4.3. Fuel Economy Model
In assessing the comparative statistics in Figure 8
, the GLM model consistently performed better than ANN model, engine size was deemed to be most significant in predicting FE. We chose a cross-validation approach to guard our predictor selection approach against over-fitting [39
]. The cross-validation procedure supports our analysis with regards to this goal in three ways. First, the use of information criteria (AIC, BIC) uses indices that provide a numerical summary that takes into account both the fit to the observed data as well as the number of parameters (here layers of the ANN). Unduly complex models were therefore penalised and less likely to end up in our final set of potential models (NN4, NN4.1, NN3.1). Secondly, the use of the MSE in a test sample ensures that if a model is prone to over-fitting the training dataset it will produce worse MSEs in this sample and would again be less likely to be selected. Thirdly, running this analysis as a bootstrap (incl. repeated multiple imputation of missing data adding further robustness) allows us to compare the potential for over/fitting as well as adequate fit in one go. Figure 7
shows that the overwhelming majority of the bootstrap runs actually support the fit of simpler neural networks than NN4.1 (NN3.1: AIC in 99.7% and BIC in 100% of runs; NN4: AIC 62.7% BIC 92.2%, respectively) and the MSE supported the GLM consistently (NN4.1 worse than MSE in 99.0%; NN4 in 99.1%; NN3.1 in 98.3% of cross validation runs). The model performance and prediction of the GLM achieved higher accuracy, this finding is contrary to a fuel economy study that compared regression models to ANN, ANN model achieved higher accuracy [39
]. This may be because the success of the ANN relies on reliable input and output data to train the algorithm and bigger datasets are better for ANN model precision in prediction for instance Slavin et al. [39
] and Alice et al. [49
]. Limited and incomplete vehicle fleet data is often a challenge in SSA, so while ANN is a powerful tool in modelling complex relations and systems [39
], due to the smaller dataset it was not the better predictive model when compared to GLM model.

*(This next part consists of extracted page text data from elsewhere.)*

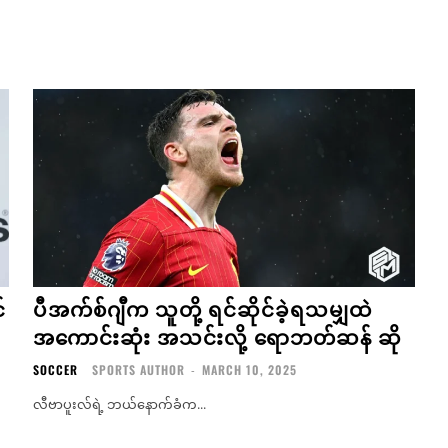
်
ပီအက်စ်ဂျီက သူတို့ ရင်ဆိုင်ခဲ့ရသမျှထဲ
အကောင်းဆုံး အသင်းလို့ ရောဘတ်ဆန် ဆို
SOCCER
SPORTS AUTHOR
-
MARCH 10, 2025
လီဗာပူးလ်ရဲ့ ဘယ်နောက်ခံက...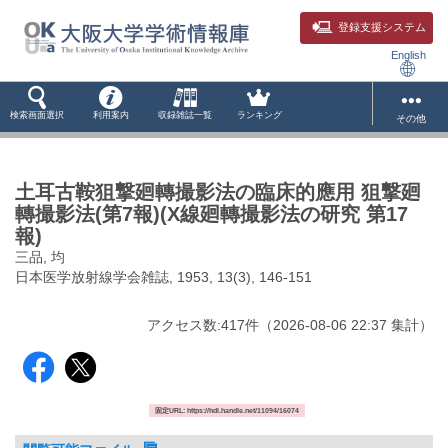
登録支援システム
English
検索画面選択
利用案内
収録雑誌一覧
ランキング
その他
土耳古鞍狙撃廻轉撮影法の臨床的應用 狙撃廻
轉撮影法(第7報)(X線廻轉撮影法の研究 第17
報)
三品, 均
日本医学放射線学会雑誌, 1953, 13(3), 146-151
アクセス数:
417
件
（
2026-08-06
22:37 集計
）
固定URL: https://hdl.handle.net/11094/16074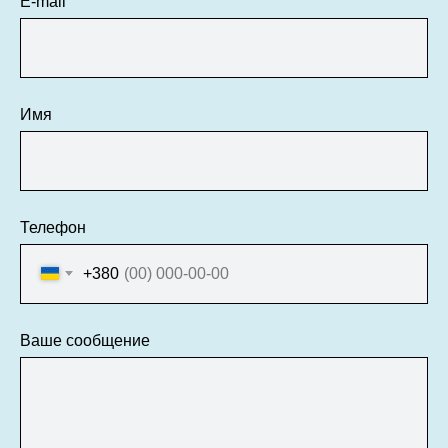
E-mail
Имя
Телефон
+380
Ваше сообщение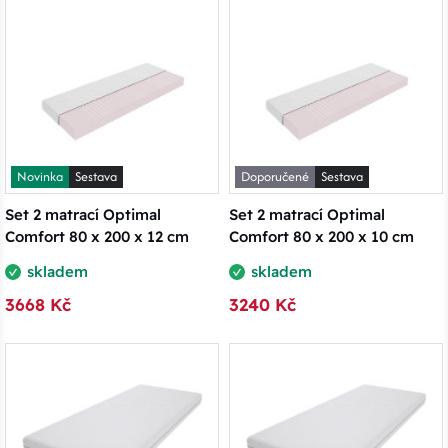
Novinka
Sestava
Doporučené
Sestava
Set 2 matrací Optimal
Set 2 matrací Optimal
Comfort 80 x 200 x 12 cm
Comfort 80 x 200 x 10 cm
skladem
skladem
3668 Kč
3240 Kč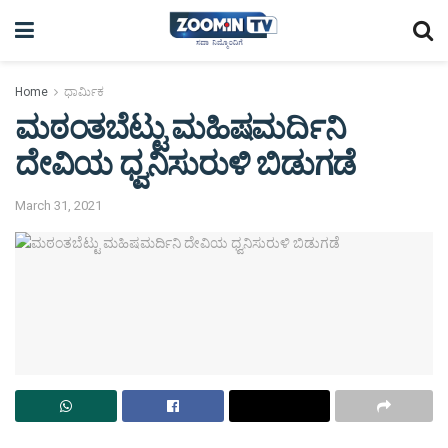
Home
ಧಾರ್ಮಿಕ
ಮಠಂತಬೆಟ್ಟು ಮಹಿಷಮರ್ದಿನಿ
ದೇವಿಯ ಧ್ವನಿಸುರುಳಿ ಬಿಡುಗಡೆ
March 31, 2021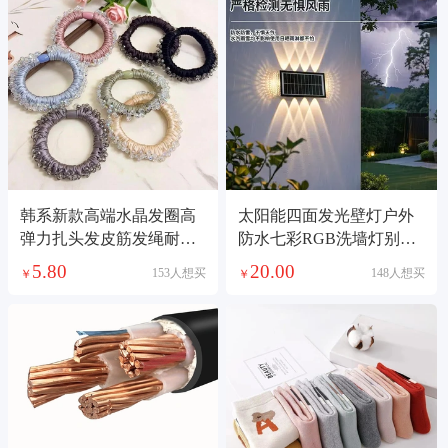
韩系新款高端水晶发圈高
太阳能四面发光壁灯户外
弹力扎头发皮筋发绳耐用
防水七彩RGB洗墙灯别墅
不伤发头绳发饰
庭院门口外墙装饰感应壁
5.80
20.00
153人想买
148人想买
￥
￥
灯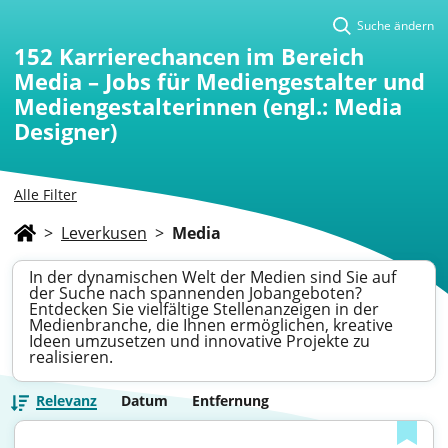
Suche ändern
152
Karrierechancen im Bereich
Media – Jobs für Mediengestalter und
Mediengestalterinnen (engl.: Media
Designer)
Alle Filter
>
Leverkusen
>
Media
In der dynamischen Welt der Medien sind Sie auf
der Suche nach spannenden Jobangeboten?
Entdecken Sie vielfältige Stellenanzeigen in der
Medienbranche, die Ihnen ermöglichen, kreative
Ideen umzusetzen und innovative Projekte zu
realisieren.
Relevanz
Datum
Entfernung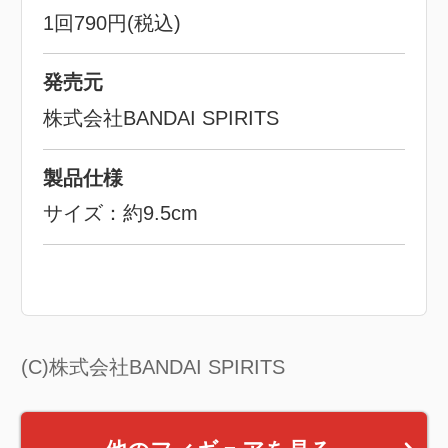
1回790円(税込)
発売元
株式会社BANDAI SPIRITS
製品仕様
サイズ：約9.5cm
(C)株式会社BANDAI SPIRITS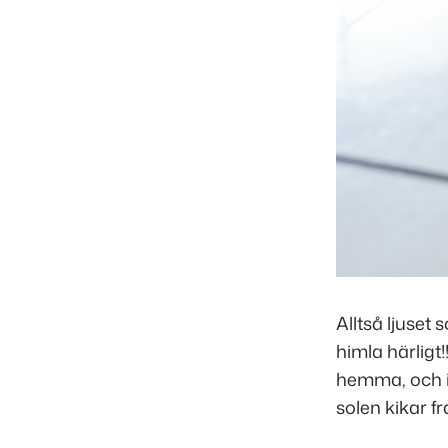
Alltså ljuset
himla härligt
hemma, och i
solen kikar f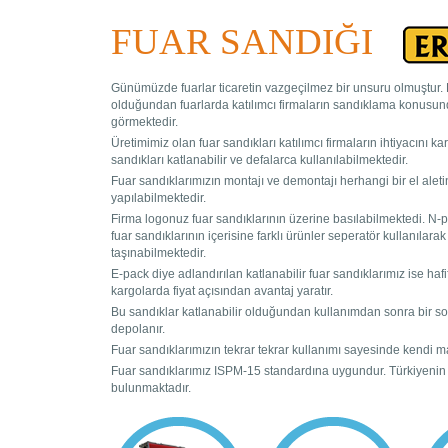
FUAR SANDIĞI
Günümüzde fuarlar ticaretin vazgeçilmez bir unsuru olmuştur. F
olduğundan fuarlarda katılımcı firmaların sandıklama konusunda k
görmektedir.
Üretimimiz olan fuar sandıkları katılımcı firmaların ihtiyacını k
sandıkları katlanabilir ve defalarca kullanılabilmektedir.
Fuar sandıklarımızın montajı ve demontajı herhangi bir el alet
yapılabilmektedir.
Firma logonuz fuar sandıklarının üzerine basılabilmektedi. N-pa
fuar sandıklarının içerisine farklı ürünler seperatör kullanılara
taşınabilmektedir.
E-pack diye adlandırılan katlanabilir fuar sandıklarımız ise hafi
kargolarda fiyat açısından avantaj yaratır.
Bu sandıklar katlanabilir olduğundan kullanımdan sonra bir so
depolanır.
Fuar sandıklarımızın tekrar tekrar kullanımı sayesinde kendi ma
Fuar sandıklarımız ISPM-15 standardına uygundur. Türkiyenin 
bulunmaktadır.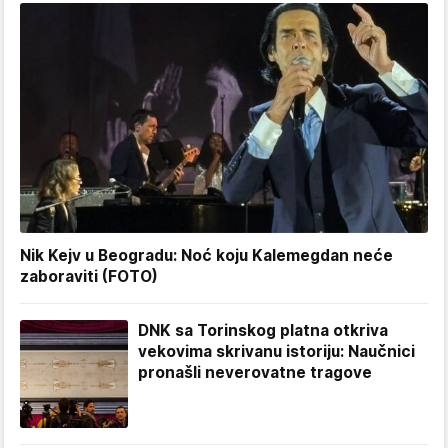
Nik Kejv u Beogradu: Noć koju Kalemegdan neće
zaboraviti (FOTO)
DNK sa Torinskog platna otkriva
vekovima skrivanu istoriju: Naučnici
pronašli neverovatne tragove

Engine size was deemed to be most significant although three other variables also showed significant relationships with fuel economy: weight of the vehicle (GVW), whether the vehicle was bought in Kenya (UK) and whether it was used overseas (UO), the latter two indicating that these cars consumed more fuel than the newly bought cars. Thus, the study was able to identify aspects of the vehicle fleet character (especially engine size and weight of the vehicle) are key to predicting fuel economy changes, thus providing a focus on those parameters that are vital to obtain while conducting questionnaire surveys in order to derive an accurate estimate of fleet fuel economy.